Dianne Feinstein, a Democrat, represents California in the U.S. Senate.
I remember watching the nightly television news in the 1990s and seeing a 15-year-old Chinese girl trembling before a U.S. immigration judge. Despite having committed no crime, she was shackled and sobbing. She couldn’t speak English, and it was clear she had no understanding of what the judge was saying or what would happen to her.
Her parents had sent her to the United States in the cargo hold of a container ship because she had been born in violation of China’s rigid family-planning laws — and was therefore denied citizenship, access to health care and education.
By the time the girl appeared before the immigration judge, she had already been detained for eight months. Even more shocking: After she was granted political asylum, she was detained for four more months before she was released.
This situation would not be allowed to occur today because Congress has enacted laws to provide basic humanitarian protections to unaccompanied immigrant children.
The administration says these laws prevent immigrant children from being removed from the country, when in fact the goal is to ensure that these children are detained for as little time as possible and only in an appropriate setting, they receive adequate food and water, and that they are given the opportunity to apply for asylum.
Under these laws, each child has a right to make their case before a trained asylum officer. If the hearing demonstrates the need for protection by admission to the United States, we’re obligated to provide it. And in cases where a child does not qualify for asylum or other forms of relief, they’re returned safely to their home country.

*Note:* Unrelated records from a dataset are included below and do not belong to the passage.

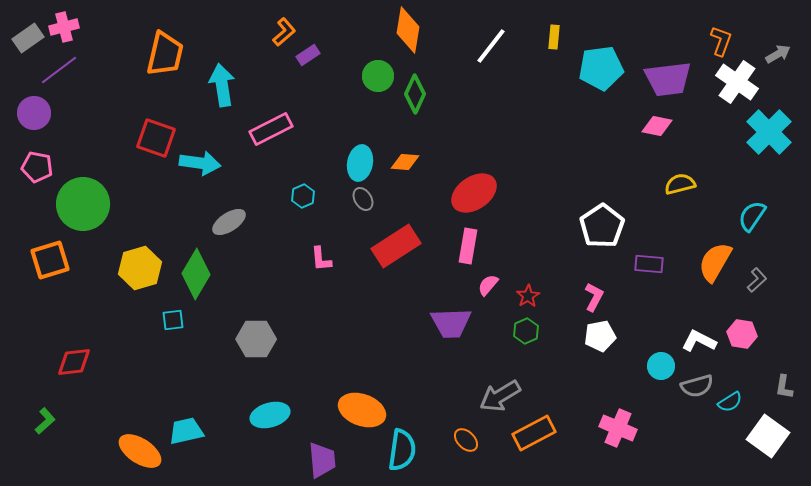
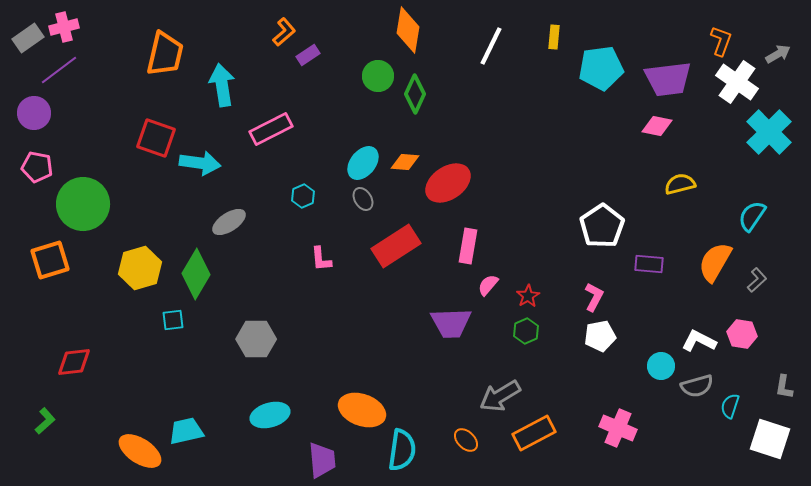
white line at (491, 46): rotated 12 degrees counterclockwise
cyan ellipse at (360, 163): moved 3 px right; rotated 28 degrees clockwise
red ellipse at (474, 193): moved 26 px left, 10 px up
cyan semicircle at (730, 402): moved 4 px down; rotated 140 degrees clockwise
white square at (768, 436): moved 2 px right, 3 px down; rotated 18 degrees counterclockwise
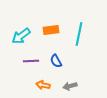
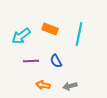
orange rectangle: moved 1 px left, 1 px up; rotated 28 degrees clockwise
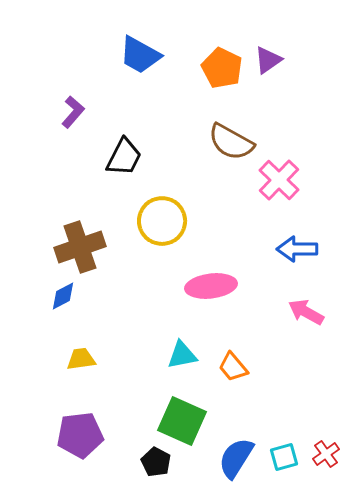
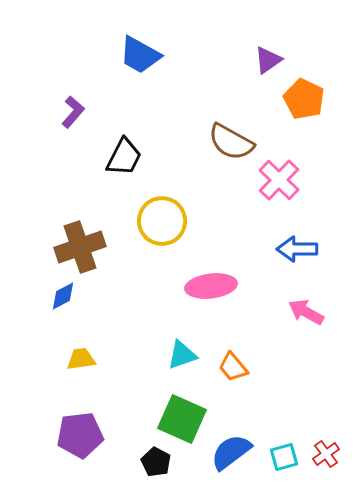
orange pentagon: moved 82 px right, 31 px down
cyan triangle: rotated 8 degrees counterclockwise
green square: moved 2 px up
blue semicircle: moved 5 px left, 6 px up; rotated 21 degrees clockwise
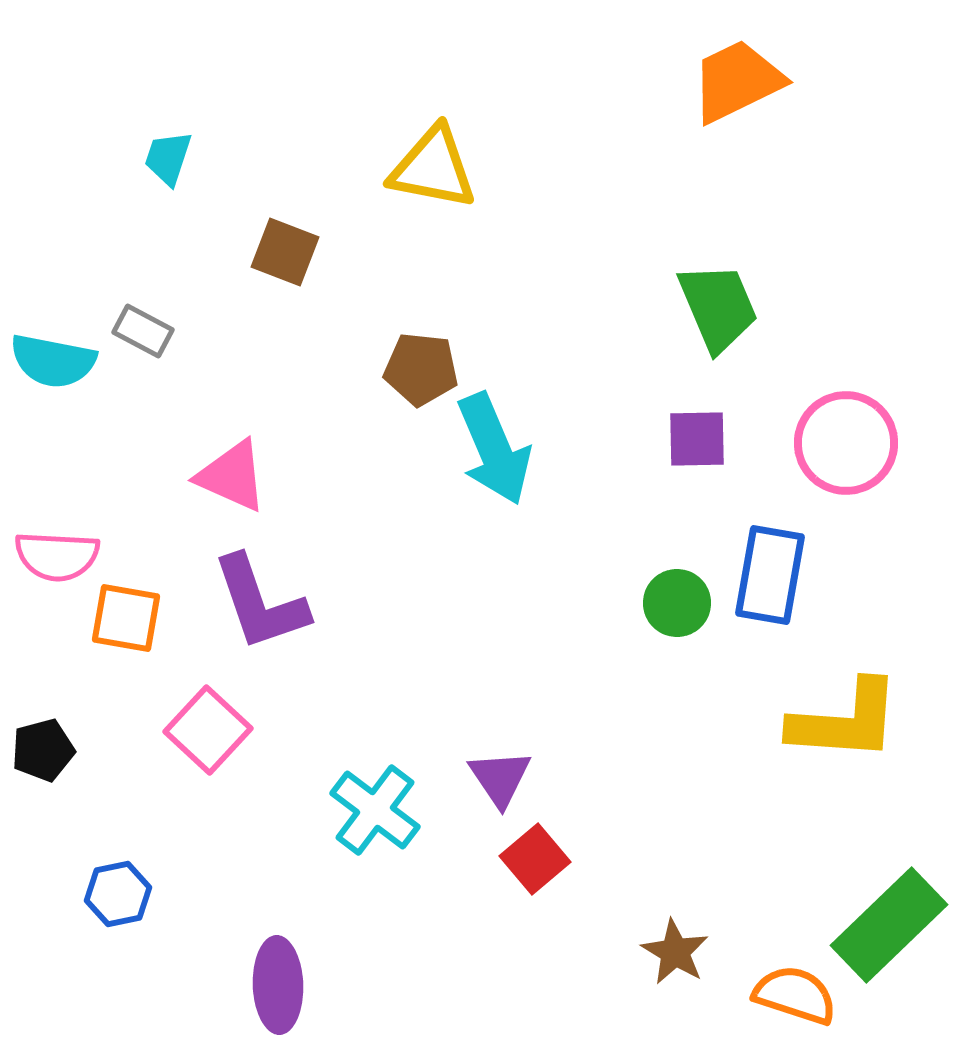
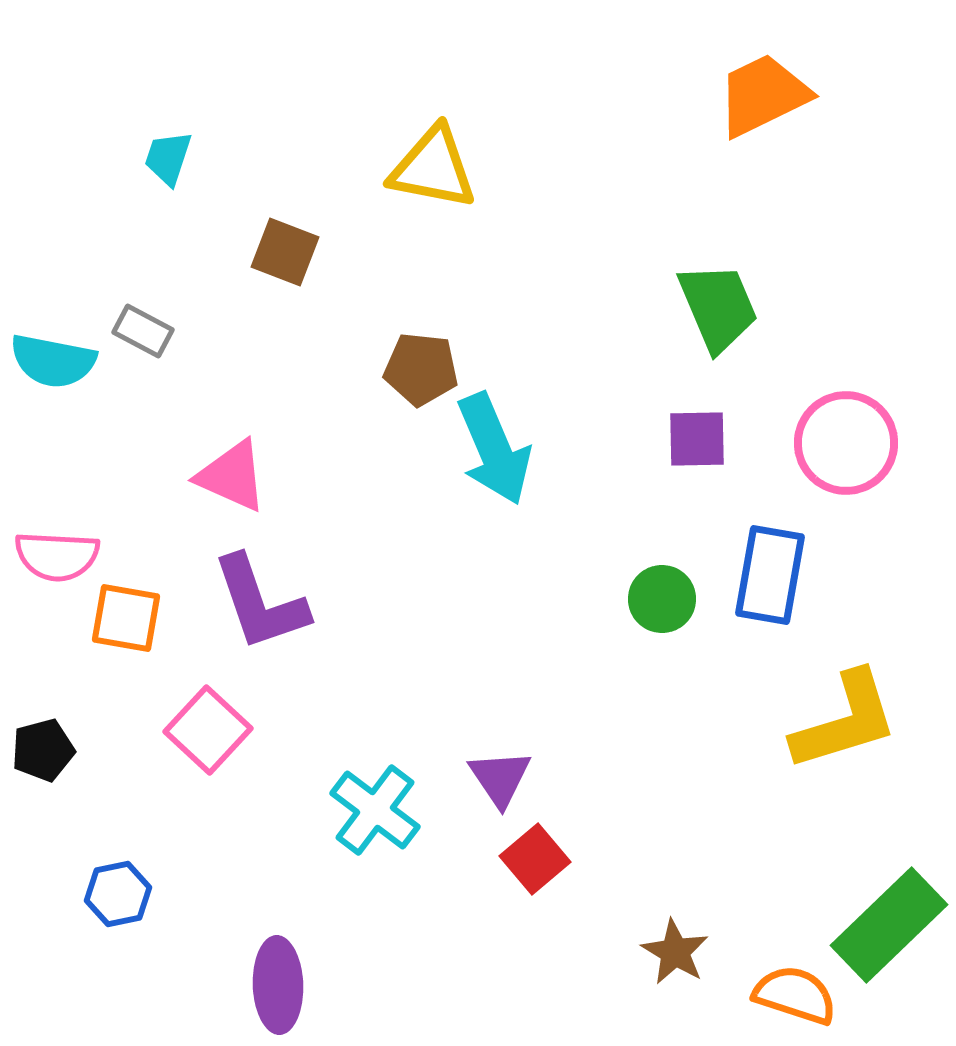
orange trapezoid: moved 26 px right, 14 px down
green circle: moved 15 px left, 4 px up
yellow L-shape: rotated 21 degrees counterclockwise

I know the intent of these laws because I authored two of them. They are not loopholes.
It’s important to understand why Congress acted to thus ensure basic human dignity for children.
The story of the Chinese girl I saw on television was not unique — mistreatment of child immigrants was widespread. Another young girl who fled China was detained in a facility that also held minors who had been convicted of murder and rape. Despite never having violated criminal law or been accused of a crime, she was routinely handcuffed and strip-searched.

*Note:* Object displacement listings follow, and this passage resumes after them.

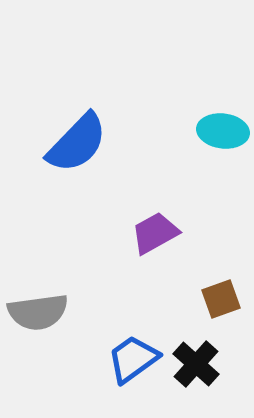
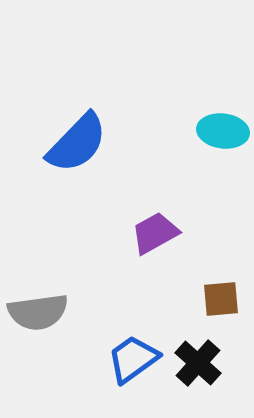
brown square: rotated 15 degrees clockwise
black cross: moved 2 px right, 1 px up
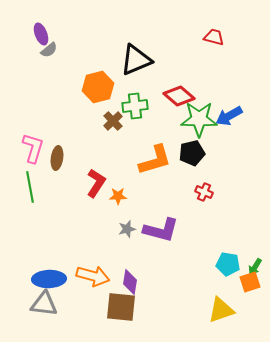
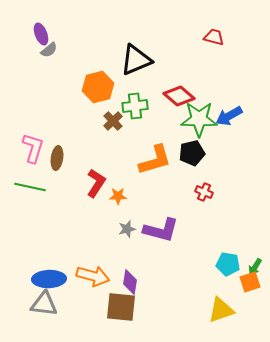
green line: rotated 68 degrees counterclockwise
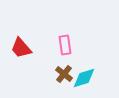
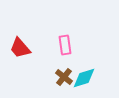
red trapezoid: moved 1 px left
brown cross: moved 3 px down
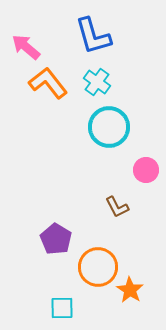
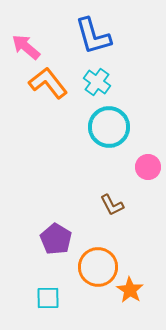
pink circle: moved 2 px right, 3 px up
brown L-shape: moved 5 px left, 2 px up
cyan square: moved 14 px left, 10 px up
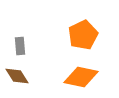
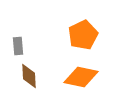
gray rectangle: moved 2 px left
brown diamond: moved 12 px right; rotated 30 degrees clockwise
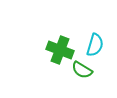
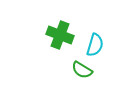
green cross: moved 15 px up
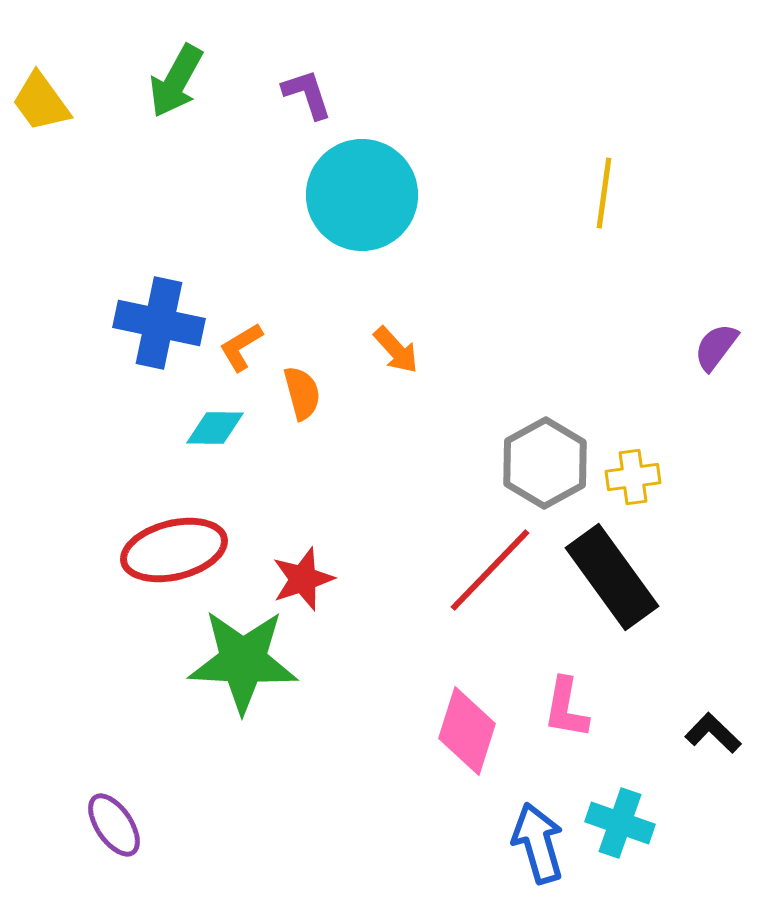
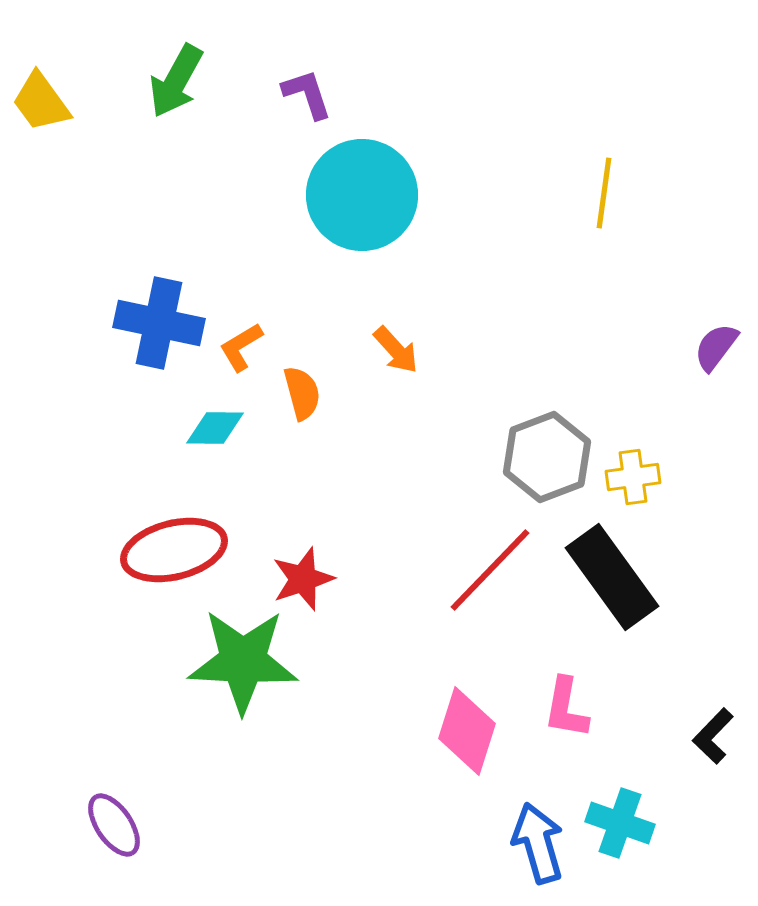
gray hexagon: moved 2 px right, 6 px up; rotated 8 degrees clockwise
black L-shape: moved 3 px down; rotated 90 degrees counterclockwise
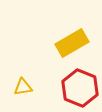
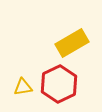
red hexagon: moved 21 px left, 4 px up; rotated 12 degrees clockwise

A young boy who fled Colombia after being targeted for recruitment by Revolutionary Armed Forces of Colombia guerrillas was held in the same detention facility for six months.
Children as young as 4 were held in secure prisons, isolated and forced to wear prison uniforms and shackles. Some were even placed in solitary confinement, even though they weren’t accused of any crime.
These stories, which were detailed by Human Rights Watch, illustrate decades of government mistreatment of children, and they were the genesis of laws Congress passed to guarantee minimum requirements for treating children humanely.
A key first step toward reform came in 1997, after years of litigation over treatment of unaccompanied minors, with a settlement called the Flores agreement. Among its provisions were requirements that the government release detained children to an adult as soon as possible, hold children who can’t be released in appropriate facilities and ensure that all facilities meet humane standards.
Three years later, I introduced the Unaccompanied Alien Child Protection Act and was able to get portions of the bill included in the Homeland Security Act of 2002 and the Trafficking Victims Protection Reauthorization Act of 2008.
The two laws, combined with the Flores agreement, are intended to ensure children don’t fall through the cracks of a system that processes thousands of them each year.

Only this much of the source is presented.